Monday, September 15, 2003

"Athletes, by and large, are people who are happy to let their actions speak for them, happy to be what they do. As a result, when you talk to an athlete, as I do all the time in locker rooms, in hotel coffee shops and hallways, standing beside expensive automobiles---even if he's paying no attention to you at all, which is very often the case---he's never likely to feel the least bit divided, or alienated, or one ounce of existential dread. He may be thinking about a case of beer, or a barbecue, or some man-made lake in Oklahoma he wishes he was waterskiing on, or some girl or a new Chevy shortbed, or a discotheque he owns as a tax shelter, or just simply himself. But you can bet he isn't worried one bit about you and what you're thinking. His is a rare selfishness that means he isn't looking around the sides of his emotions to wonder about alternatives for what he's saying or thinking about. In fact, athletes at the height of their powers make literalness into a mystery all its own simply by becoming absorbed in what they're doing."

-----Richard Ford, "The Sportswriter"

Thursday, June 12, 2003

"My wish was to have been present with those who loved Christ and were with him at his passion so that I, with my own eyes, might have seen the passion which our Lord suffered for me, and so that I might have suffered with him as the others did who loved him. I never desired any other sight or revelation of God."

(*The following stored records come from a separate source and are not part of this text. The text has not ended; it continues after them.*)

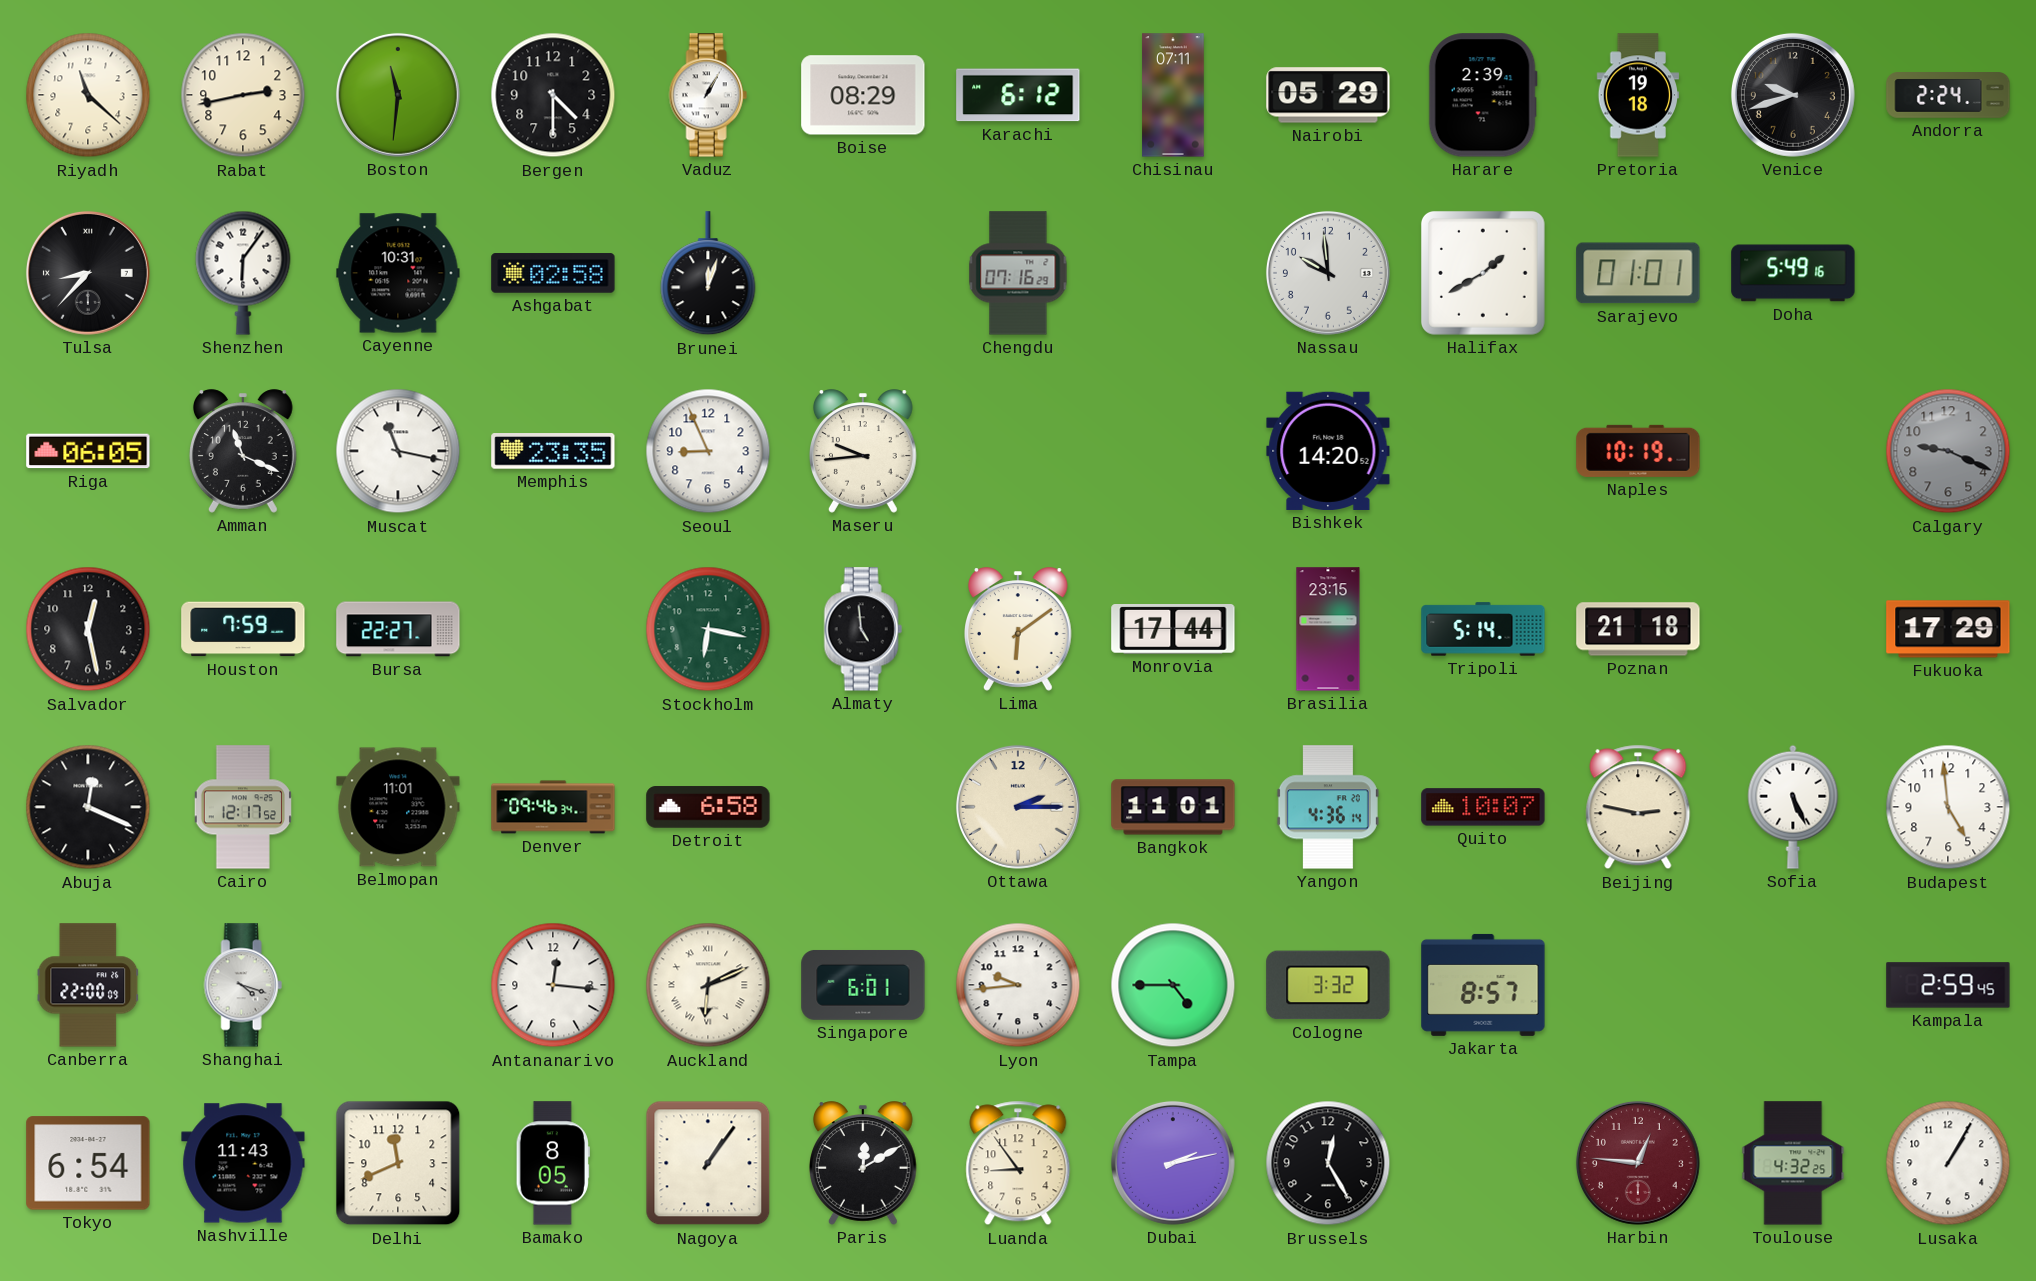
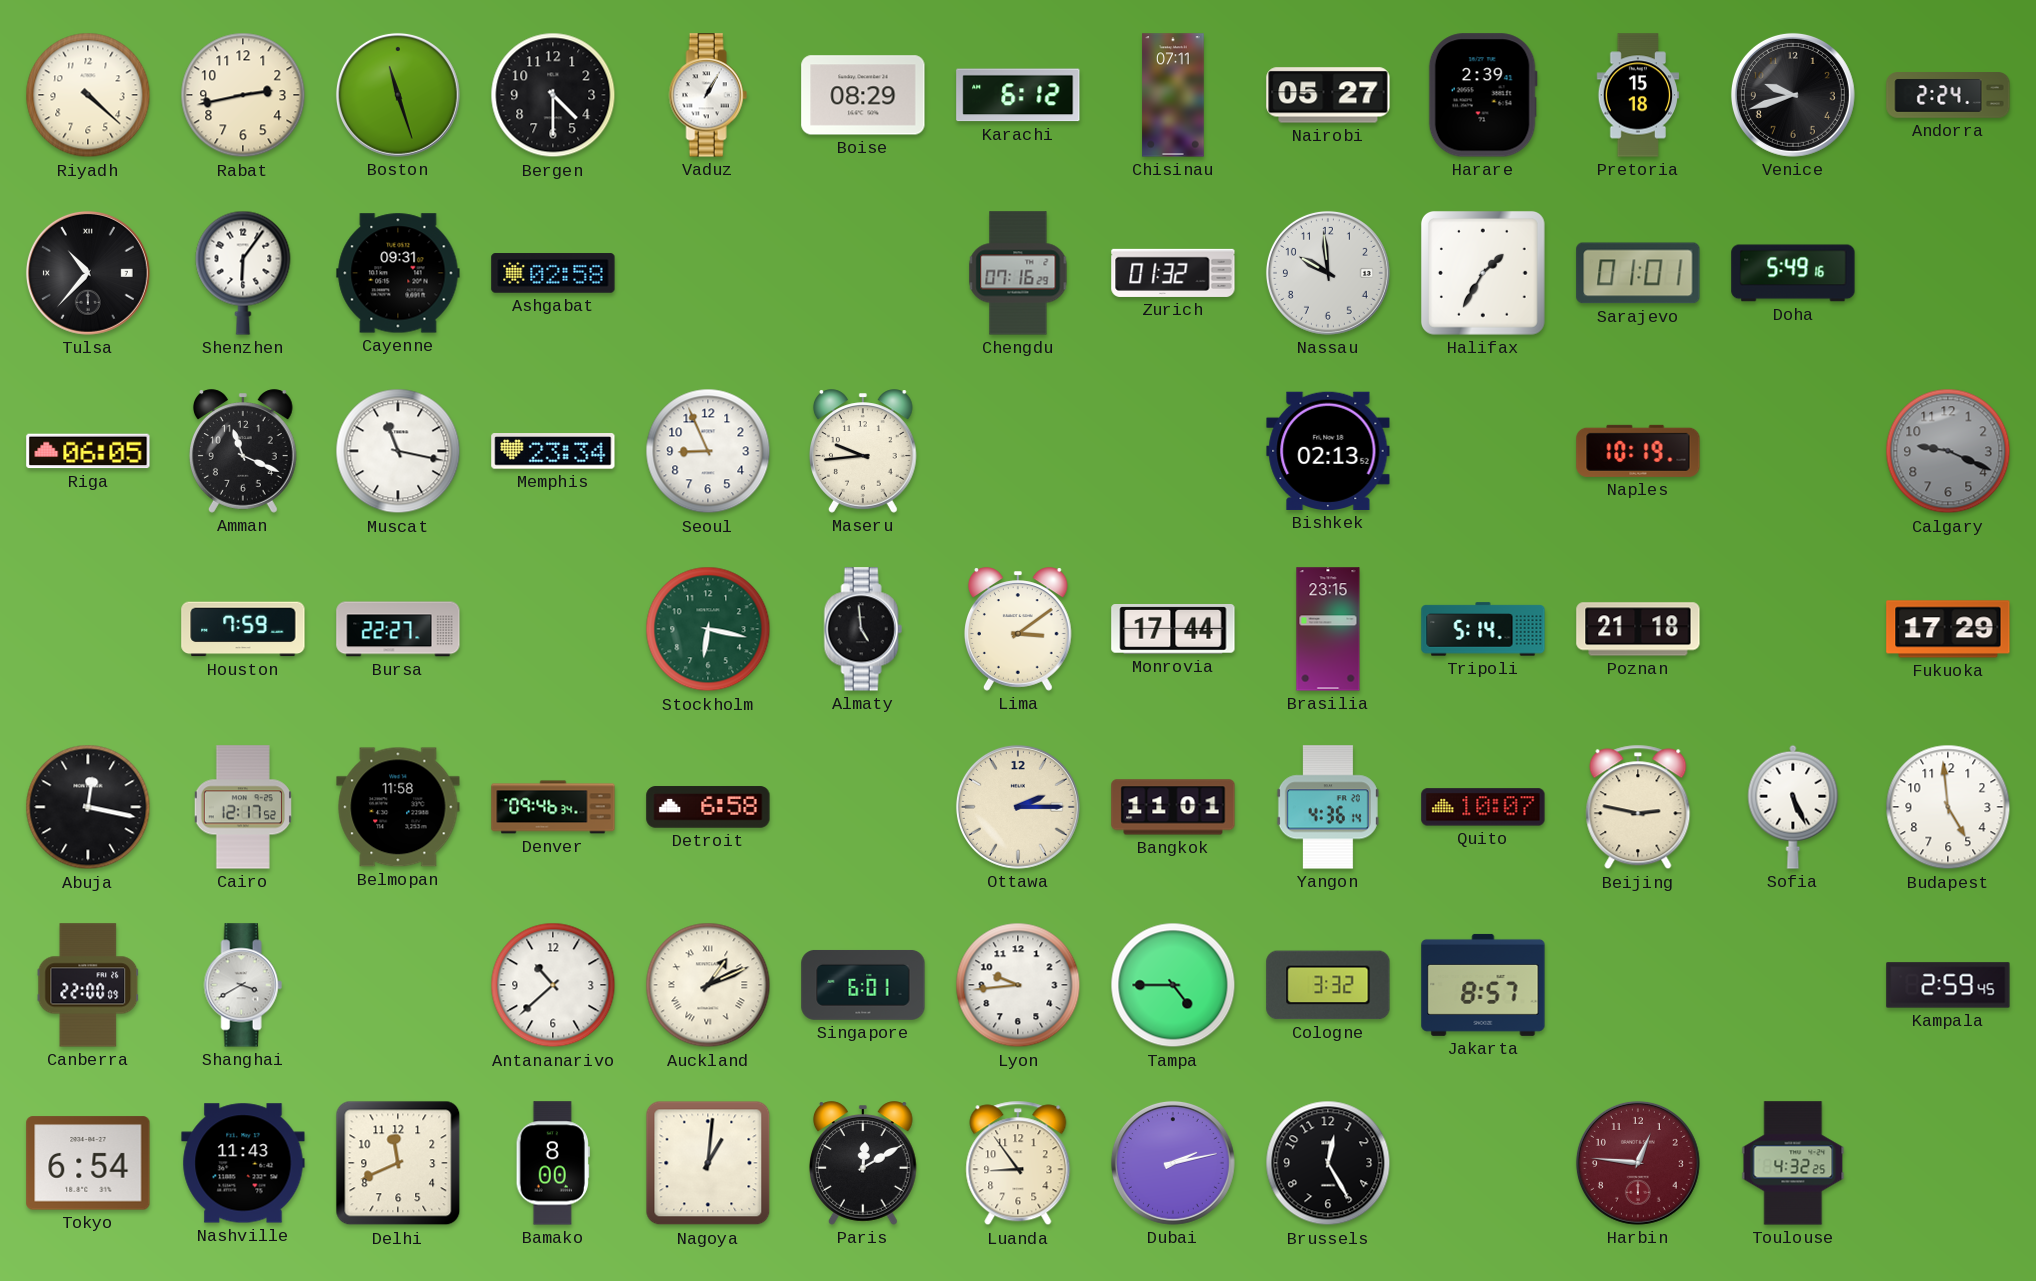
Riyadh: 11:22 -> 4:22
Boston: 11:31 -> 11:27
Nairobi: 05:29 -> 05:27
Pretoria: 19:18 -> 15:18
Tulsa: 8:37 -> 10:37
Cayenne: 10:31 -> 09:31
Brunei: 12:03 -> none
Zurich: none -> 01:32
Halifax: 1:40 -> 1:35
Memphis: 23:35 -> 23:34
Bishkek: 14:20 -> 02:13
Salvador: 12:28 -> none
Lima: 6:09 -> 3:09
Abuja: 12:19 -> 12:17
Belmopan: 11:01 -> 11:58
Shanghai: 4:18 -> 3:40
Antananarivo: 12:16 -> 10:38
Auckland: 6:11 -> 1:11
Bamako: 8:05 -> 8:00
Nagoya: 1:06 -> 1:01
Lusaka: 1:05 -> none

-----Julian of Norwich May 13, 1373

Looks like Mel Gibson is answering Julian's prayer.

Friday, May 30, 2003

"In the Christian faith, the term [conversion] takes special significance only in the new direction of a person's change. A believer shifts from loyalties that are essentially selfish to loyalties that are directed toward Christ. A Christian is converted from a self-driven life to a Christ-driven life. That is the important point."

-----Bruce L. Shelley

Friday, May 02, 2003

My father was a relentlessly self-improving boulangerie owner from Belgium with low-grade narcolepsy and a penchant for buggery. My mother was a 15 year old French prostitute named Chloe with webbed feet. My father would womanize, he would drink, he would make outrageous claims, like he invented the question mark. Sometimes, he would accuse chestnuts of being lazy - the sort of general malaise that only the genius possess and the insane lament. My childhood was typical: summers in Rangoon, luge lessons. In the spring, we'd make meat helmets. When I was insolent, I was placed in a burlap bag and beaten with reeds. Pretty standard, really.

Tuesday, April 29, 2003

"There are three kinds of pipe. There is what you have, which is garbage and you can see where that's gotten you. There is brass, which is very good as long as nothing goes wrong. . . . and something always goes wrong. And then there's copper, which is the only pipe I use. It costs money. It costs money because it saves you money."


-----Cosmo, from "Moonstruck"

Friday, April 25, 2003

"I may not always wear the right trousers but I can play that steel guitar and make you cry."


-----Daniel Lanois

Tuesday, April 22, 2003

Quotation for Tuesday, April 22, 2003:

"No amount of falls will really undo us if we keep on picking ourselves up each time. We shall of course be very muddy and tattered children by the time we reach home, but the bathrooms are all ready, the towels put out, and the clean clothes in the airing cupboard. The only fatal thing is to lose one's temper and give it up. It is when we notice the dirt that God is most present in us: it is the very sign of His presence."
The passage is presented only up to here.